Dès que Jeffrey est sur la route, la réalité s’éloigne du rêve qui lui avait été vendu. Malgré la somme payée au passeur, et alors qu’il devait voyager en avion, il se retrouve à effectuer le trajet en bus, à cyclomoteur, et à multiplier les à pied dans le Sahara. En Libye, il devient « esclave ». « J’ai travaillé pendant quatre mois sans être payé chez un carrossier », narre-t-il.

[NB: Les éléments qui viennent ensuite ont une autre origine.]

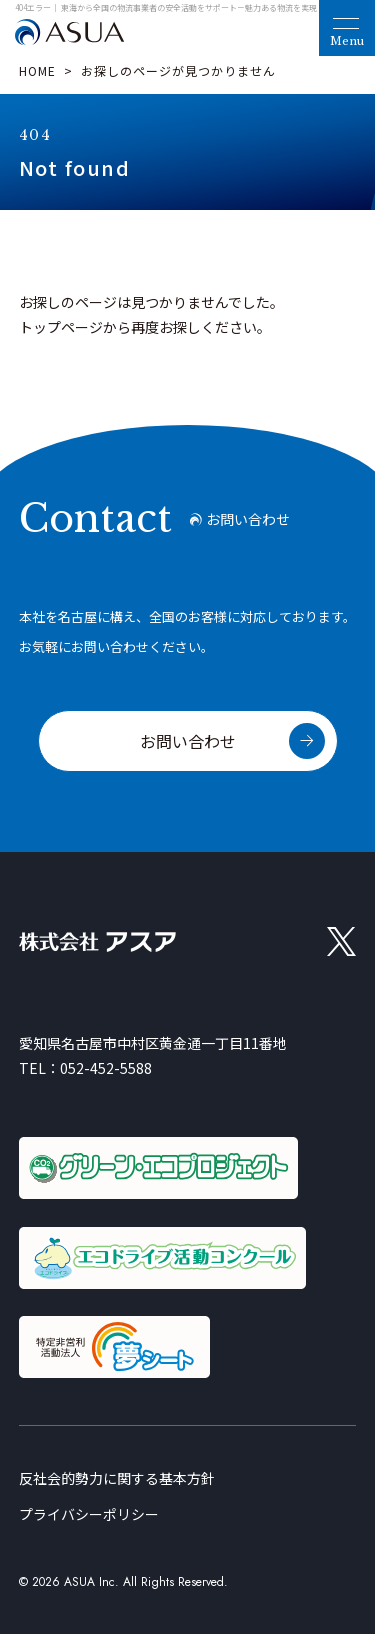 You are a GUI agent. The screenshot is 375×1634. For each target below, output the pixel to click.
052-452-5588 (106, 1068)
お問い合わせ (188, 741)
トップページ (61, 327)
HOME (37, 70)
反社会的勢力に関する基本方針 (117, 1478)
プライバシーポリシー (89, 1514)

Il est ensuite livré à un vitrier qui ne le paye pas non plus. Il tente un premier passage en Europe par la mer. L’embarcation est interceptée par les gardes-côtes libyens. Il est jeté en prison. Ce qu’il décrit relève du supplice : il est roué de coups, ligoté à des barres pendant que des décharges électriques sont envoyées dans ses bras… « Certains sont morts de faim, de soif… ou des violences », livre-t-il. Le regard plongé dans l’immensité bleue, il ajoute : « C’est un miracle que je sois en vie ». Désormais, il rêve « de travailler pour offrir à sa mère les traitements nécessaires ».


« J’ai décidé de tout faire pour partir en Italie »

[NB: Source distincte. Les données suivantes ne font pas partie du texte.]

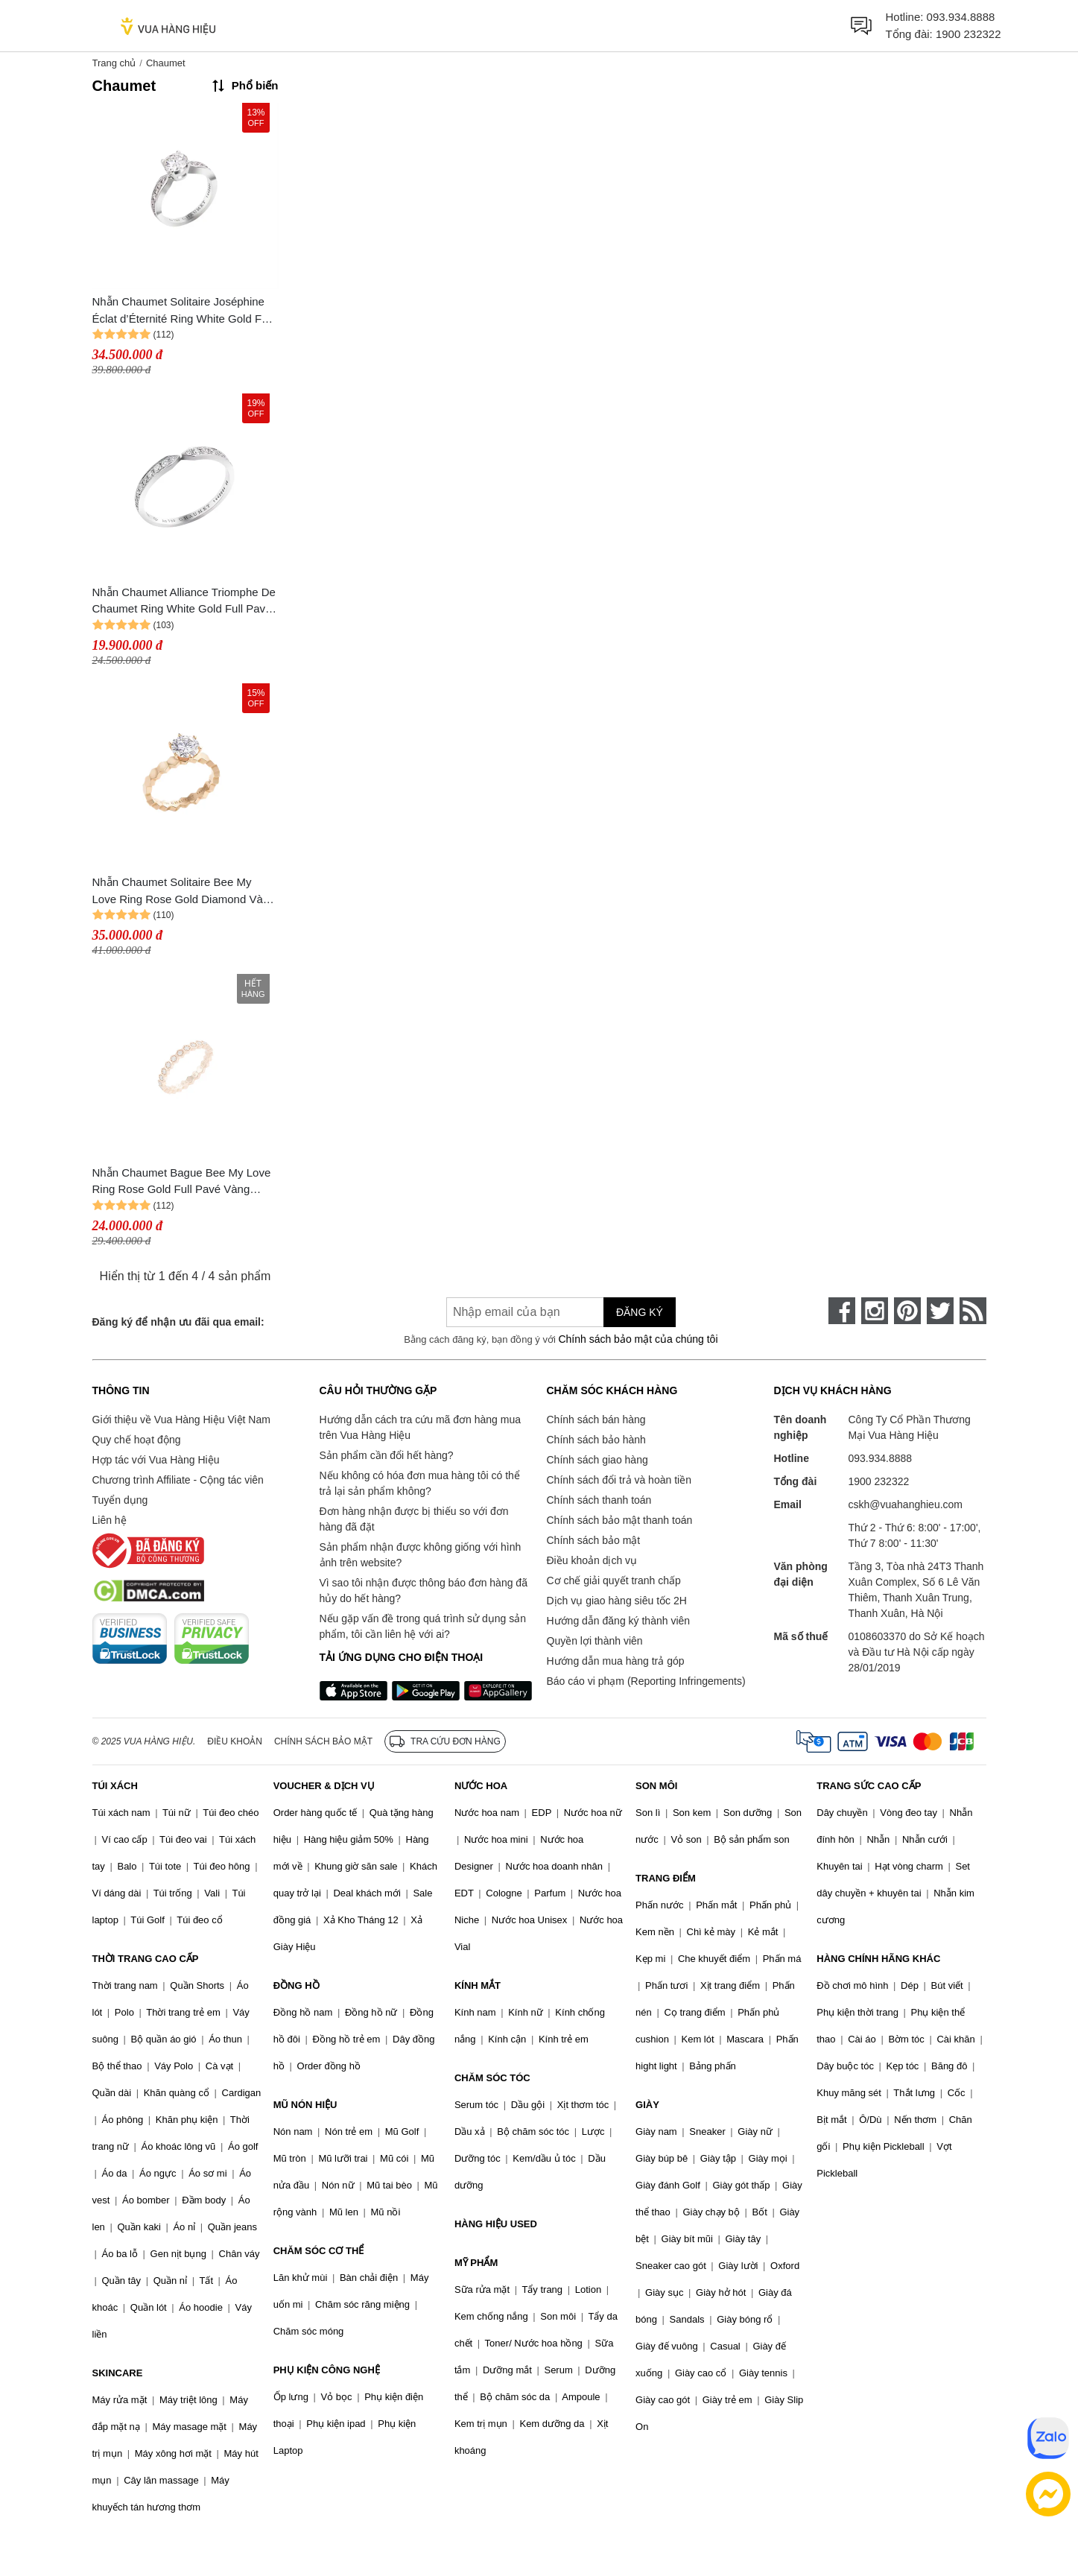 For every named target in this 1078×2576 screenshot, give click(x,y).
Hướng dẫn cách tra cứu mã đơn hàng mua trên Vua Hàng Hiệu (420, 1427)
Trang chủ (114, 63)
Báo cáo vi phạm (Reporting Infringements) (646, 1681)
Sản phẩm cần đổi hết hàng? (387, 1455)
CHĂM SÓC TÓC (492, 2077)
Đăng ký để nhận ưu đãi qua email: (178, 1322)
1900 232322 (968, 34)
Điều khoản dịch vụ (592, 1560)
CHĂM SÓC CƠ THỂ (318, 2250)
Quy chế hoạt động (136, 1440)
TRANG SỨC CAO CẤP (869, 1785)
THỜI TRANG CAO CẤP (145, 1958)
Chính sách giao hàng (597, 1460)
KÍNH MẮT (477, 1985)
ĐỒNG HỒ (296, 1985)
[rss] (973, 1310)
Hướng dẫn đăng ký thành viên (619, 1621)
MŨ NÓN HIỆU (305, 2104)
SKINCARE (117, 2373)
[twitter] (940, 1310)
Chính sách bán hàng (596, 1419)
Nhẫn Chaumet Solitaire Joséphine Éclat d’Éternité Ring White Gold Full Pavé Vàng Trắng (182, 311)
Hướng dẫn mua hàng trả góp (616, 1661)
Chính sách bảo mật (594, 1540)
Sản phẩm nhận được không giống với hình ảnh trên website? (420, 1555)
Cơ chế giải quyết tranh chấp (614, 1580)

Un rêve pouvant se réaliser ? Pas sûr. Actuellement, le règlement de Dublin régit l’asile sur le territoire européen. Ce texte fait peser la charge principale de l’asile sur les pays aux frontières extérieures de l’Union, comme la Grèce ou l’Italie. Mais l’Union européenne externalise ses frontières avec les accords signés, en 2016, avec la Turquie et, en 2017, avec la Libye. Ainsi, les migrants arrivés en Europe depuis ces pays doivent normalement y être renvoyés.

Franck, 26 ans, est lui aussi inquiet. Son père et sa mère ont été assassinés par le groupe terroriste islamiste Boko Haram, en 2014, à la sortie d’une église. Ce chrétien a quitté le pays où il ne pouvait plus payer ses droits de scolarité. Exploitation, racket, tortures sont les maux subis sur son trajet et en Libye. « Le Nigéria va de plus en plus mal. En Libye, nous sommes considérés comme des esclaves. C’est pourquoi, il y a un mois, j’ai décidé de tout faire pour partir en Italie… Je veux y travailler, y gagner ma vie », espère-t-il. Et de conclure : « L’Europe est ma seule chance de survie ».